When people begin to do this more frequently they find that they feel less compelled to make hasty decisions or act impulsively. Over time this method helps you to really get a sense of what is truly manageable or unmanageable. It is not until a person is able to recognize how their thoughts and emotions impact their stress levels, do I then bring in deep breathing. I choose this direction because (in my opinion) the person has now developed a little more awareness about themselves and can truly focus on integrating the breathing and relaxation techniques in to a routine. Deep breathing is a great way of reducing stress. Helpguide.org has a great description on how to use breathing techniques and meditation to decrease stress.
Other Ways to Combat Stress
The best ways to combat stress is to have a healthy start. To reduce stress make sure you are doing these simple task:
- Get a good night’s rest: try and get a full 8 hours of sleep or children 8-10 is better. If you are a parent make sure your kids also get enough sleep too, that will help keep them from stressing you out as well as, decrease symptoms of fatigue.
- Eat: Make sure you have three meals and at least two snacks in between. We often get too busy to eat and resort to eating something rather unhealthy. Take your time and enjoy your food. Try not to eat in front of a screen or while driving. Also eat healthy; too many carbs can result in that sleepy effect. Fruits and veggies with some protein is idea.
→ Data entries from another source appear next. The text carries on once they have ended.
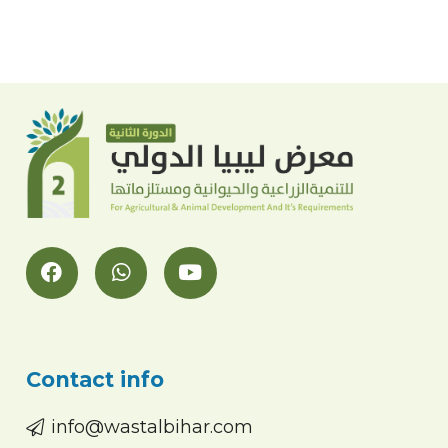
Contact info
info@wastalbihar.com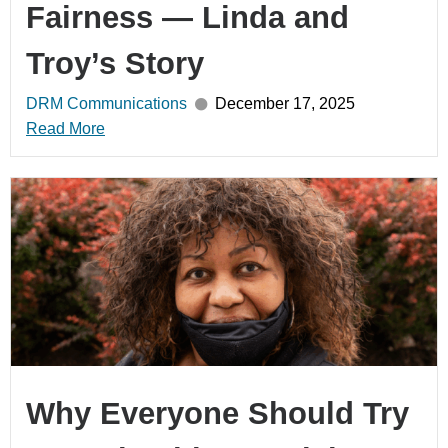
Fairness — Linda and
Troy’s Story
DRM Communications
December 17, 2025
Read More
Why Everyone Should Try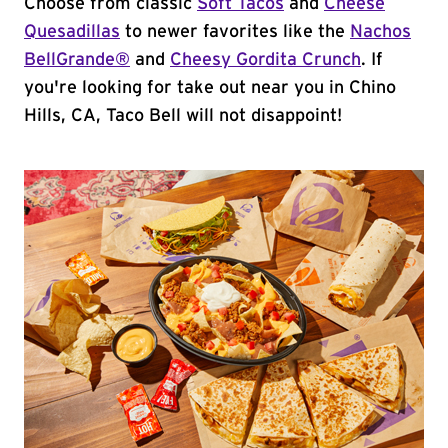
Choose from classic
Soft Tacos
and
Cheese
Quesadillas
to newer favorites like the
Nachos
BellGrande®
and
Cheesy Gordita Crunch
. If
you're looking for take out near you in Chino
Hills, CA, Taco Bell will not disappoint!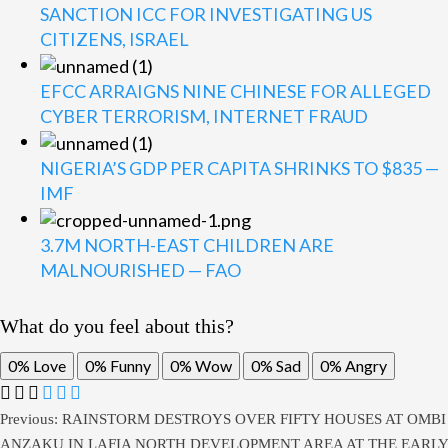
SANCTION ICC FOR INVESTIGATING US
CITIZENS, ISRAEL
EFCC ARRAIGNS NINE CHINESE FOR ALLEGED
CYBER TERRORISM, INTERNET FRAUD
NIGERIA’S GDP PER CAPITA SHRINKS TO $835 —
IMF
3.7M NORTH-EAST CHILDREN ARE
MALNOURISHED — FAO
What do you feel about this?
0%
Love
0%
Funny
0%
Wow
0%
Sad
0%
Angry
Previous:
RAINSTORM DESTROYS OVER FIFTY HOUSES AT OMBI
ANZAKU IN LAFIA NORTH DEVELOPMENT AREA AT THE EARLY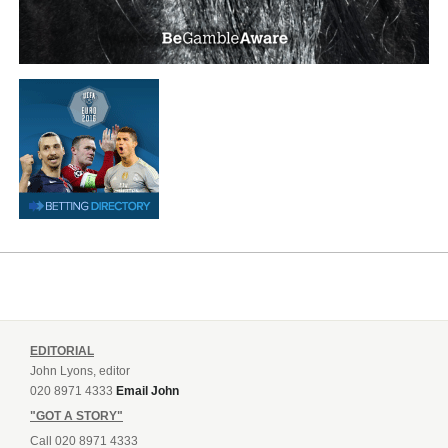
EDITORIAL
John Lyons, editor
020 8971 4333
Email John
"GOT A STORY"
Call 020 8971 4333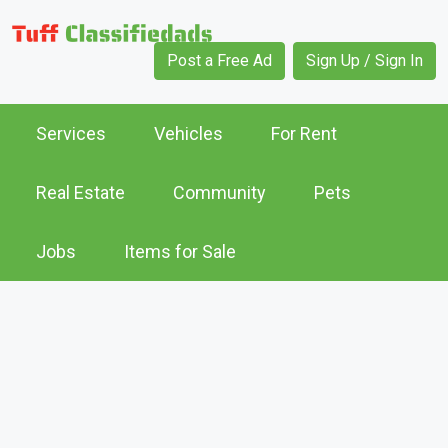
Post a Free Ad
Sign Up / Sign In
Services
Vehicles
For Rent
Real Estate
Community
Pets
Jobs
Items for Sale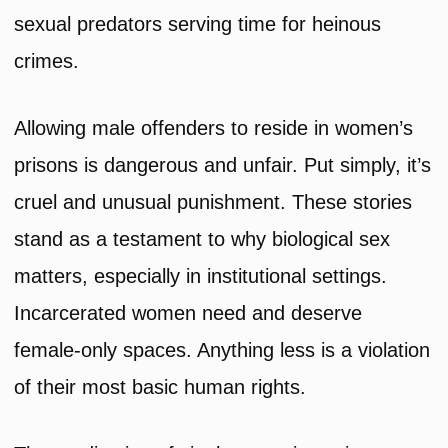
sexual predators serving time for heinous
crimes.
Allowing male offenders to reside in women’s
prisons is dangerous and unfair. Put simply, it’s
cruel and unusual punishment. These stories
stand as a testament to why biological sex
matters, especially in institutional settings.
Incarcerated women need and deserve
female-only spaces. Anything less is a violation
of their most basic human rights.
- Exercise: This can be as simple, pumping your arms or legs in place, walking, or as rigorous as P90x whatever you choose to do, Be Consistent. It will help your body get into a rhythm.
- Drink Plenty of Water, need I say more. Hydration is key to keep you alert, focused and, with proper energy.
- Make time for a hobby or fun activity: Have something you enjoy. This breaks up the monotony of the daily grind. Adults and children alike need to have daily play time. We all know the old saying, “All work and no play makes Jack a dull boy!”
If you have tried these things and stress is still causing you to unravel at the ends, it may be time to see someone. A psychologist can provide you support and identify patterns that may be preventing you from being your best self. Seeing a psychotherapist can help you tease out whether or not you should talk to a psychiatrist about medication as an option or need to switch up your routine. No matter what you choose to do you must always remember that the first step is acknowledging your stress and determining what you have the power to change.